→ **What the task asks**: Would you reproduce exactly the lines below from the one holding "anaan Elite Global, dan" through the one holding "erakan LGBT Masuk Kategori Terorisme", inclusive, and no others?

→ **Data extracts**:
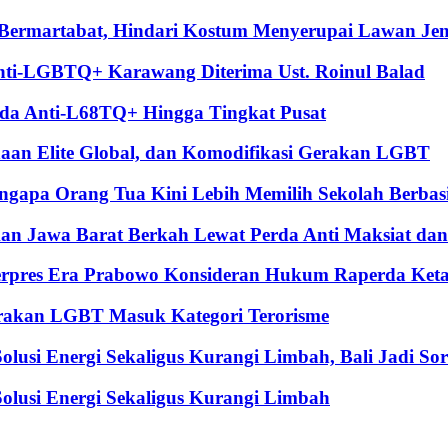
Bermartabat, Hindari Kostum Menyerupai Lawan Jeni
Anti-LGBTQ+ Karawang Diterima Ust. Roinul Balad
da Anti-L68TQ+ Hingga Tingkat Pusat
anaan Elite Global, dan Komodifikasi Gerakan LGBT
gapa Orang Tua Kini Lebih Memilih Sekolah Berbas
kan Jawa Barat Berkah Lewat Perda Anti Maksiat da
rpres Era Prabowo Konsideran Hukum Raperda Keta
erakan LGBT Masuk Kategori Terorisme
lusi Energi Sekaligus Kurangi Limbah, Bali Jadi So
olusi Energi Sekaligus Kurangi Limbah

→ **Answer to this task**:
anaan Elite Global, dan Komodifikasi Gerakan LGBT
gapa Orang Tua Kini Lebih Memilih Sekolah Berbas
kan Jawa Barat Berkah Lewat Perda Anti Maksiat da
rpres Era Prabowo Konsideran Hukum Raperda Keta
erakan LGBT Masuk Kategori Terorisme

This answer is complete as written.